=== Section Start ===

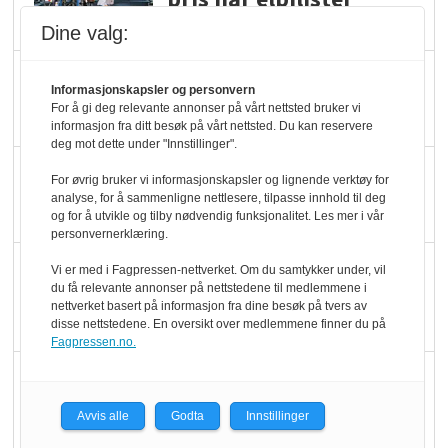
velger ladestopp
Dine valg:
Ti bensinstasjoner
Informasjonskapsler og personvern
legger ned hver måned
For å gi deg relevante annonser på vårt nettsted bruker vi
informasjon fra ditt besøk på vårt nettsted. Du kan reservere
deg mot dette under "Innstillinger".
Potetball, kylling og 98
For øvrig bruker vi informasjonskapsler og lignende verktøy for
oktan
analyse, for å sammenligne nettlesere, tilpasse innhold til deg
og for å utvikle og tilby nødvendig funksjonalitet. Les mer i vår
personvernerklæring.
KBS-bransjen i
Vi er med i Fagpressen-nettverket. Om du samtykker under, vil
du få relevante annonser på nettstedene til medlemmene i
endring: Stadig større
nettverket basert på informasjon fra dine besøk på tvers av
serveringstilbud
disse nettstedene. En oversikt over medlemmene finner du på
Fagpressen.no.
Vokser med ferdigmat
i dagligvare
Avvis alle
Godta
Innstillinger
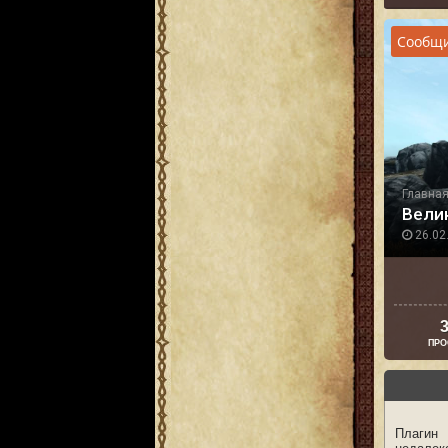
Сообщи
Главна
Велик
26.02.
3
ПРО
Плагин 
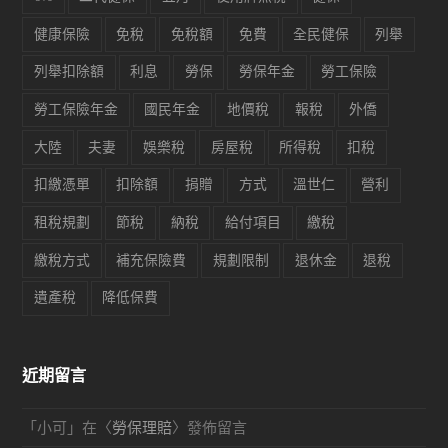
健康保險
免稅
免稅額
免費
全民健保
列舉
列舉扣除額
利息
勞保
勞保年金
勞工保險
勞工保險年金
國民年金
地價稅
報稅
外僑
大陸
夫妻
娛樂稅
房屋稅
所得稅
扣稅
扣繳憑單
扣除額
捐贈
方式
溫世仁
營利
租稅規劃
節稅
納稅
給付項目
繳稅
繳稅方式
補充保險費
規劃限制
退休金
退稅
遺產稅
降低保費
近期留言
「
小可
」在〈
勞保理賠
〉發佈留言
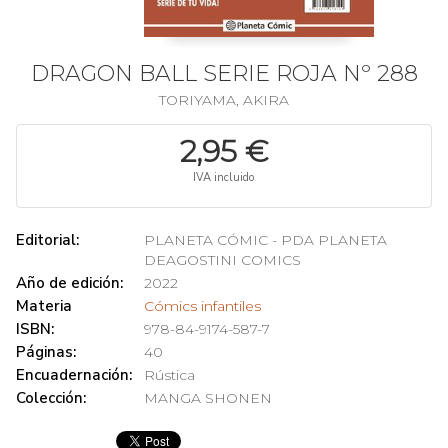
DRAGON BALL SERIE ROJA Nº 288
TORIYAMA, AKIRA
2,95 €
IVA incluido
Editorial:
PLANETA CÓMIC - PDA PLANETA
DEAGOSTINI COMICS
Año de edición:
2022
Materia
Cómics infantiles
ISBN:
978-84-9174-587-7
Páginas:
40
Encuadernación:
Rústica
Colección:
MANGA SHONEN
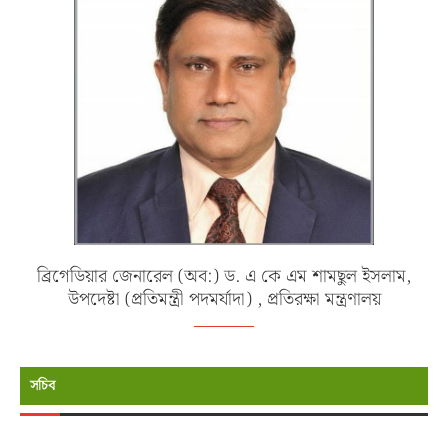
ব্রিগেডিয়ার জেনারেল (অব:) ড. এ কে এম শামছুল ইসলাম,
উপদেষ্টা (প্রতিমন্ত্রী পদমর্যাদা) , প্রতিরক্ষা মন্ত্রণালয়
সচিব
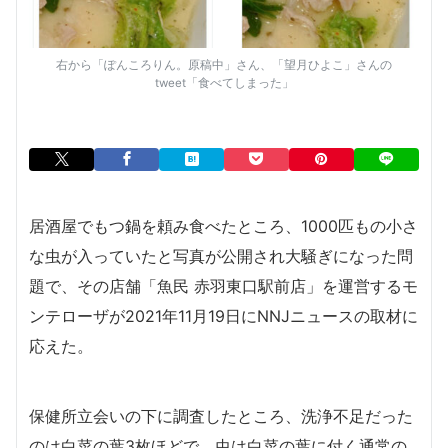
右から「ぽんころりん。原稿中」さん、「望月ひよこ」さんの
tweet「食べてしまった」
居酒屋でもつ鍋を頼み食べたところ、1000匹もの小さ
な虫が入っていたと写真が公開され大騒ぎになった問
題で、その店舗「魚民 赤羽東口駅前店」を運営するモ
ンテローザが2021年11月19日にNNJニュースの取材に
応えた。
保健所立会いの下に調査したところ、洗浄不足だった
のは白菜の葉3枚ほどで、虫は白菜の葉に付く通常の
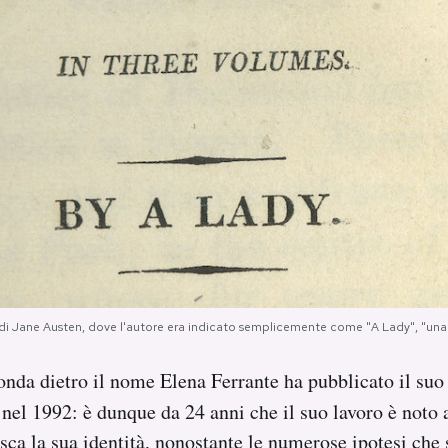
di Jane Austen, dove l'autore era indicato semplicemente come "A Lady", "una 
nda dietro il nome Elena Ferrante ha pubblicato il suo
 nel 1992: è dunque da 24 anni che il suo lavoro è noto 
ca la sua identità, nonostante le
numerose ipotesi
che s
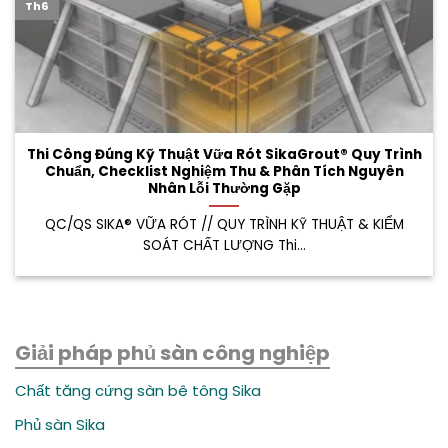
Th6
Thi Công Đúng Kỹ Thuật Vữa Rót SikaGrout® Quy Trình
Chuẩn, Checklist Nghiệm Thu & Phân Tích Nguyên
Nhân Lỗi Thường Gặp
QC/QS SIKA® VỮA RÓT // QUY TRÌNH KỸ THUẬT & KIỂM
SOÁT CHẤT LƯỢNG Thi...
Giải pháp phủ sàn công nghiệp
Chất tăng cứng sàn bê tông Sika
Phủ sàn Sika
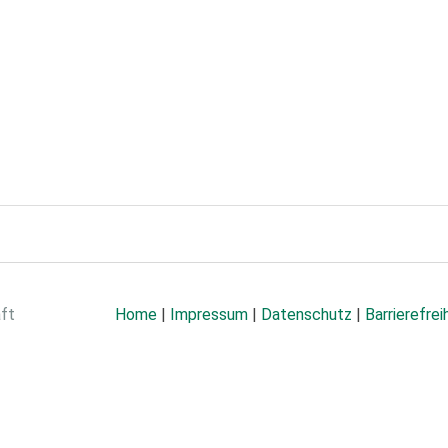
aft
Home
|
Impressum
|
Datenschutz
|
Barrierefrei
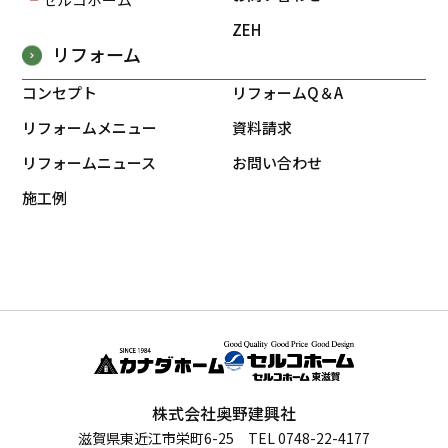
ZEH
リフォーム
コンセプト
リフォームQ＆A
リフォームメニュー
資料請求
リフォームニュース
お問い合わせ
施工例
株式会社奥野建興社
滋賀県東近江市栄町6-25 TEL 0748-22-4177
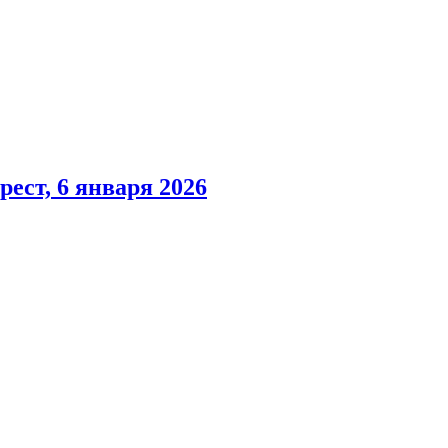
ест, 6 января 2026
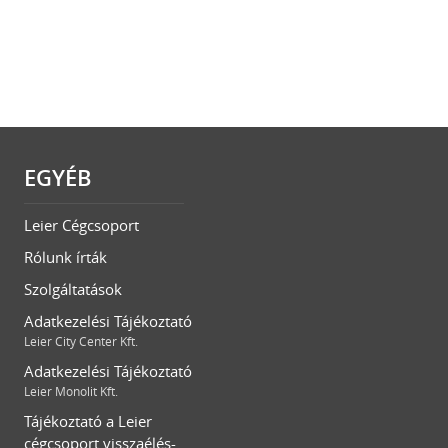
EGYÉB
Leier Cégcsoport
Rólunk írták
Szolgáltatások
Adatkezelési Tájékoztató
Leier City Center Kft.
Adatkezelési Tájékoztató
Leier Monolit Kft.
Tájékoztató a Leier
cégcsoport visszaélés-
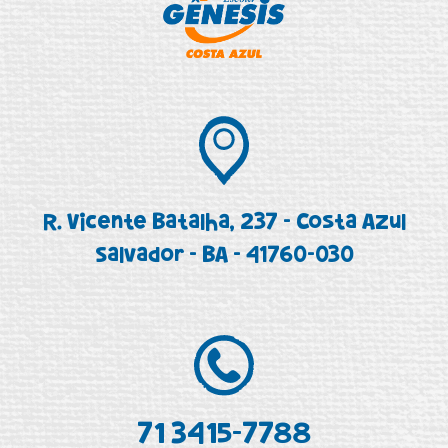
R. Vicente Batalha, 237 - Costa Azul
Salvador - BA - 41760-030
71 3415-7788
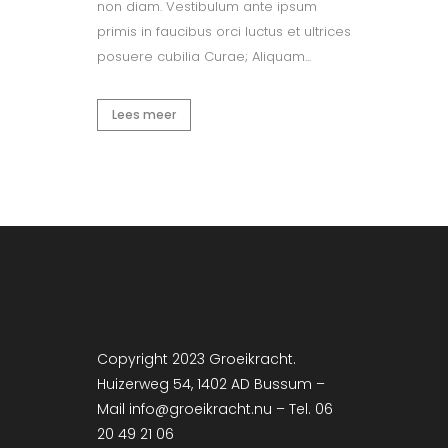
non diam. Vestibulum ante ipsum
primis in faucibus orci luctus et ultrices
posuere cubilia Curae; Aliquam...
Lees meer
Copyright 2023 Groeikracht.
Huizerweg 54, 1402 AD Bussum –
Mail info@groeikracht.nu – Tel. 06
20 49 21 06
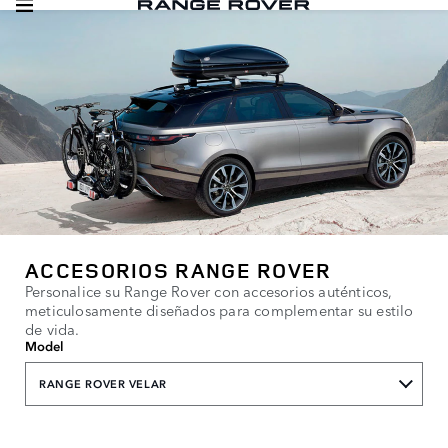
ACCESORIOS RANGE ROVER
Personalice su Range Rover con accesorios auténticos,
meticulosamente diseñados para complementar su estilo
de vida.
Model
RANGE ROVER VELAR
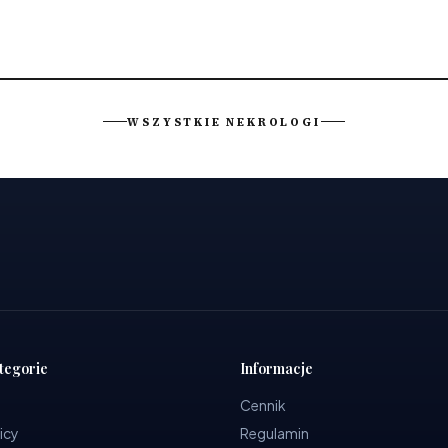
WSZYSTKIE NEKROLOGI
tegorie
Informacje
Cennik
icy
Regulamin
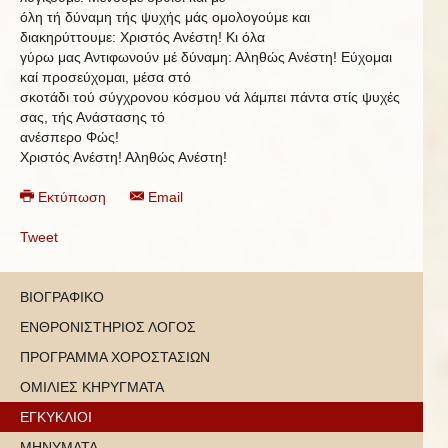
όλη τή δύναμη τής ψυχής μάς ομολογούμε και
διακηρύττουμε: Χριστός Ανέστη!
Κι όλα
γύρω μας Αντιφωνούν μέ δύναμη: Αληθώς Ανέστη! Εύχομαι
καί προσεύχομαι, μέσα στό
σκοτάδι τού σύγχρονου κόσμου νά λάμπει πάντα στίς ψυχές
σας, τής Ανάστασης τό
ανέσπερο Φώς!
Χριστός Ανέστη! Αληθώς Ανέστη!
Εκτύπωση
Email
Tweet
ΒΙΟΓΡΑΦΙΚΟ
ΕΝΘΡΟΝΙΣΤΗΡΙΟΣ ΛΟΓΟΣ
ΠΡΟΓΡΑΜΜΑ ΧΟΡΟΣΤΑΣΙΩΝ
ΟΜΙΛΙΕΣ ΚΗΡΥΓΜΑΤΑ
ΕΓΚΥΚΛΙΟΙ
ΜΗΝΥΜΑΤΑ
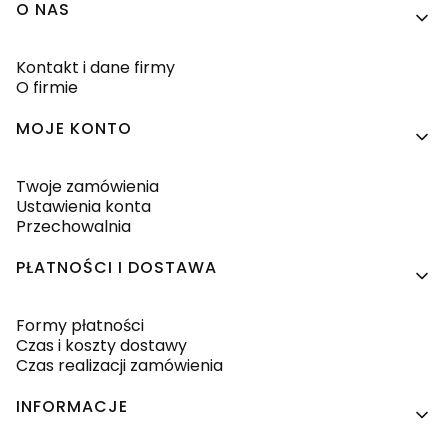
Linki w stopce
O NAS
Kontakt i dane firmy
O firmie
MOJE KONTO
Twoje zamówienia
Ustawienia konta
Przechowalnia
PŁATNOŚCI I DOSTAWA
Formy płatności
Czas i koszty dostawy
Czas realizacji zamówienia
INFORMACJE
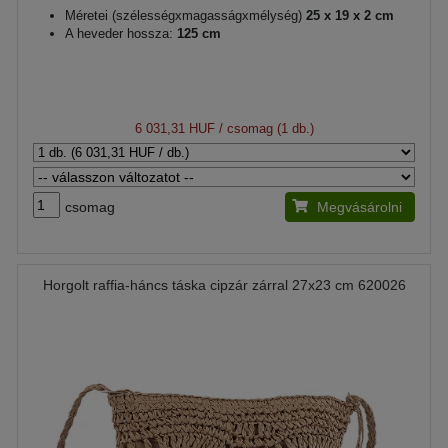
Méretei (szélességxmagasságxmélység)
25 x 19 x 2 cm
A heveder hossza:
125 cm
6 031,31 HUF
/ csomag (1 db.)
csomag
Megvásárolni
Horgolt raffia-háncs táska cipzár zárral 27x23 cm 620026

=== Section End ===

**Prompt:** Report every line from the listing above where the string "relevante" can be found.

**Your solution:**
For å gi deg relevante annonser på vårt nettsted bruker vi
du få relevante annonser på nettstedene til medlemmene i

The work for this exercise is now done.